Found At: “For Passengers” Kiosk at Nagoya Shinkansen Station

This is how the other half lives – this is the Tokaido Shinkansen Exclusive. These are not the haphazard, basic chips of the Lawson’s or the Family Mart or the 7-11, these are the Mercedes of chips, made for the businessman commuting from Nagoya to Tokyo and back again. These are the chips of the Japanese business-tripper, selling his new product to the Asian market. These are the chips of the American tourist with one week of vacation who needs to make it count. These are not the chips of the have-nots, but the chip of the haves, and as such can only be bought in the stations along the expensive Tokaido Shinkansen line.

Packaged with the care and elegance of a Japanese stereotype, these chips go above and beyond in their insistence that they are a luxury. The package is ornately embellished with designs from traditional washi paper, sprinkled with images of traditional Japanese scenes and the silhouettes of robust cattle. This is, after all, not just flavored with any old beef but with Matsusaka beef, one of the “three big beefs” in Japan along with Kobe and Omi beef. Only 2,500 Matsusaka beef cattle are slaughtered each year in Mie prefecture, and the rich fatty beef can cost upwards of $500 a steak. So, it is with this in mind that the chips have been enshrined in an unusually sturdy, black and gold chip tube, and then carefully sealed inside a silver bag. Not a chip is broken or out of place when you finally claw open the packaging, but they sit ready to be admired and cherished.

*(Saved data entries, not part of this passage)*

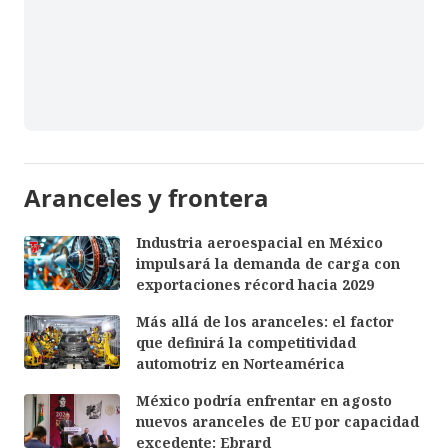
Aranceles y frontera
Industria aeroespacial en México
impulsará la demanda de carga con
exportaciones récord hacia 2029
Más allá de los aranceles: el factor
que definirá la competitividad
automotriz en Norteamérica
México podría enfrentar en agosto
nuevos aranceles de EU por capacidad
excedente: Ebrard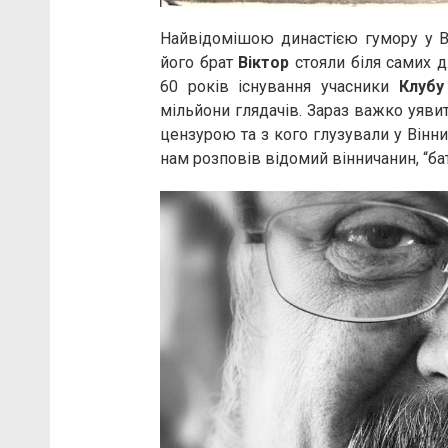
Найвідомішою династією гумору у В
його брат
Віктор
стояли біля самих 
60 років існування учасники
Клубу
мільйони глядачів. Зараз важко уявит
цензурою та з кого глузували у Вінни
нам розповів відомий вінничанин, “б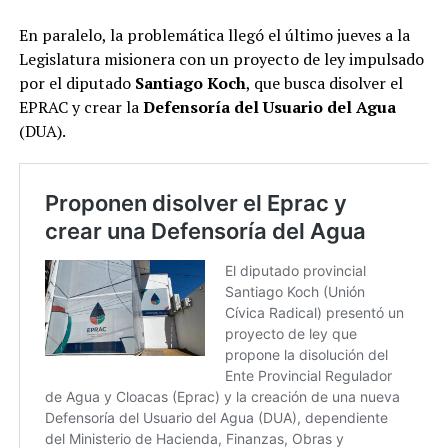
En paralelo, la problemática llegó el último jueves a la
Legislatura misionera con un proyecto de ley impulsado
por el diputado
Santiago Koch
, que busca disolver el
EPRAC y crear la
Defensoría del Usuario del Agua
(DUA).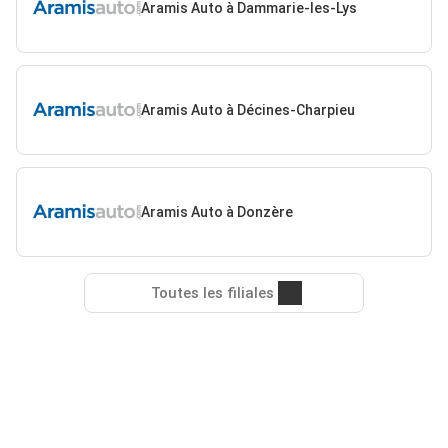
Aramis Auto à Dammarie-les-Lys
Aramis Auto à Décines-Charpieu
Aramis Auto à Donzère
Toutes les filiales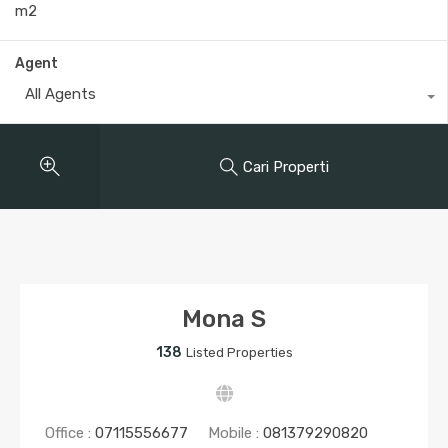
Agent
All Agents
Cari Properti
Mona S
138
Listed Properties
Office :
07115556677
Mobile :
081379290820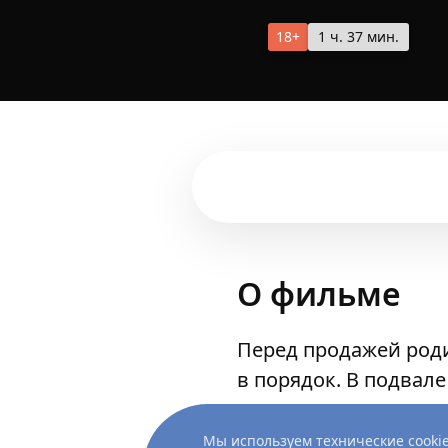
18+
1 ч. 37 мин.
О фильме
Перед продажей роди
в порядок. В подвале
Показать ещё
Мы используем технические cookie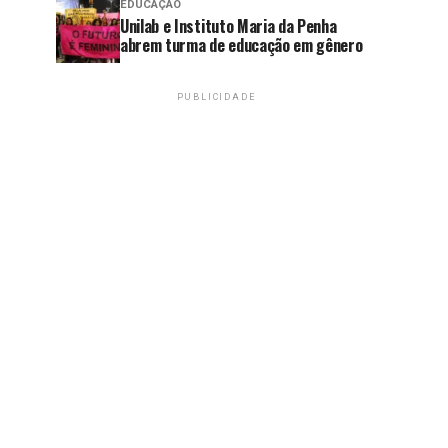
EDUCAÇÃO
Unilab e Instituto Maria da Penha
abrem turma de educação em gênero
PUBLICIDADE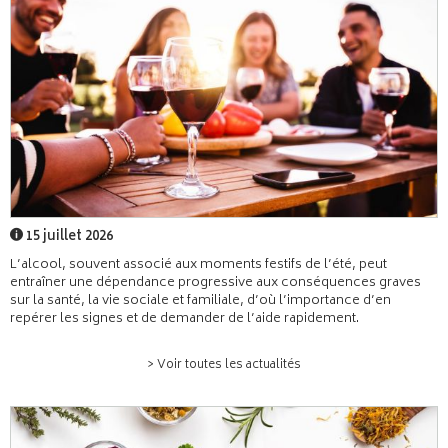
15 juillet 2026
L’alcool, souvent associé aux moments festifs de l’été, peut
entraîner une dépendance progressive aux conséquences graves
sur la santé, la vie sociale et familiale, d’où l’importance d’en
repérer les signes et de demander de l’aide rapidement.
> Voir toutes les actualités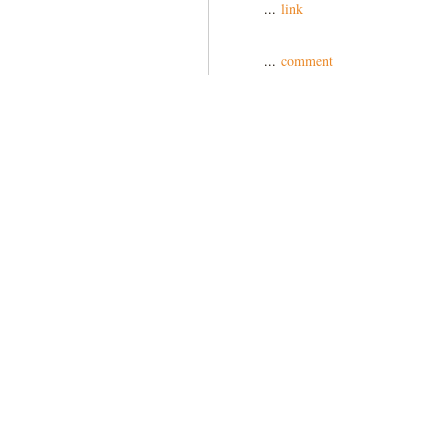
...
link
...
comment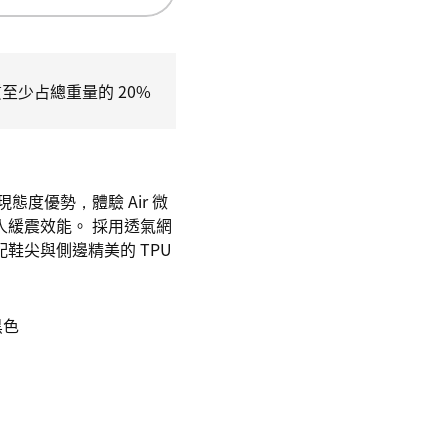
至少占總重量的 20%
s，展現態度優勢，體驗 Air 微
人緩震效能。 採用透氣網
鞋尖與側邊精美的 TPU
黑色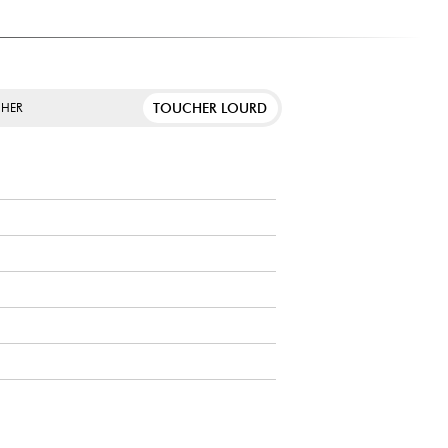
re essentielle pour progresser en tant que pianiste si vous
uer de cet instrument et vous perfectionner.
grande polyvalence. Sa légèreté, ses haut-parleurs intégrés
 en font un instrument pratique et facile à utiliser en toute
TOUCHER LOURD
HER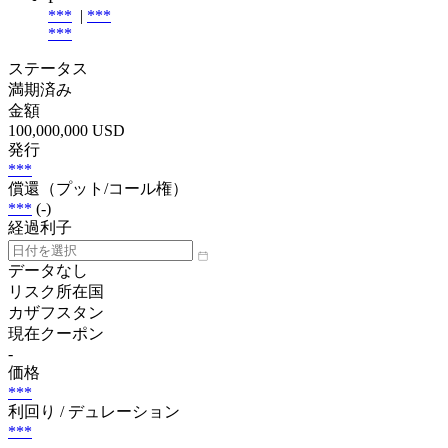
***
|
***
***
ステータス
満期済み
金額
100,000,000 USD
発行
***
償還（プット/コール権）
***
(-)
経過利子
データなし
リスク所在国
カザフスタン
現在クーポン
-
価格
***
利回り / デュレーション
***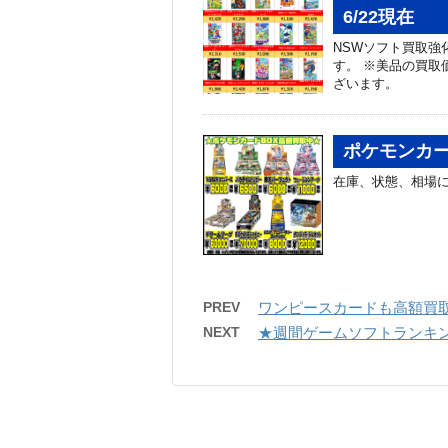
6/22現在
NSWソフト買取強
す。 ※美品の買取
ざいます。
ポケモンカー
在庫、状態、相場
PREV
ワンピースカードも高額買取
NEXT
★週間ゲームソフトランキン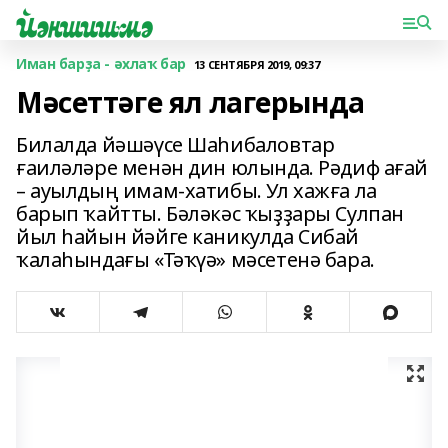
Иман барҙа - әхлаҡ бар
13 СЕНТЯБРЯ 2019, 09:37
Мәсеттәге ял лагерында
Билалда йәшәүсе Шаһибаловтар
ғаиләләре менән дин юлында. Рәдиф ағай
– ауылдың имам-хатибы. Ул хажға ла
барып ҡайтты. Бәләкәс ҡыҙҙары Сулпан
йыл һайын йәйге каникулда Сибай
ҡалаһындағы «Тәҡүә» мәсетенә бара.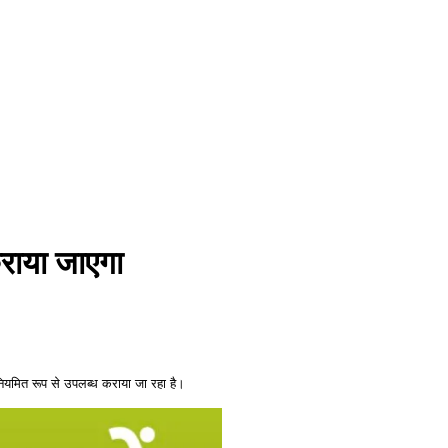
कराया जाएगा
ा नियमित रूप से उपलब्ध कराया जा रहा है।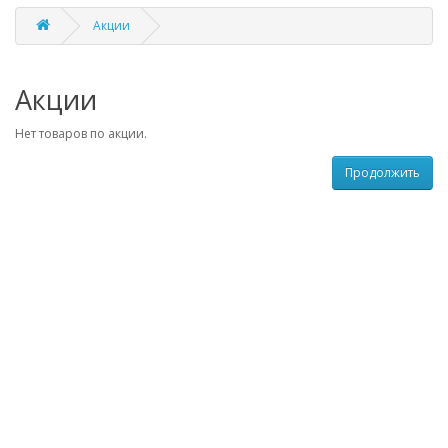
Акции
Акции
Нет товаров по акции.
Продолжить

The packaging describes these chips as being “made with Mie prefecture soy sauce and flavored with the deliciousness of beef,” and I believe it. The warm melty flavor of the red meat is sweetened with hints of BBQ sauce and a ton of salt. It’s a crispy, savory, salty, sweet, wonderful conveyer of the “essence of beef.” I can’t decide if it’s genuinely delicious, or if the chip is more MSG than potato, but either way, it is a taste sensation – and well worth the nearly 300yen price tag.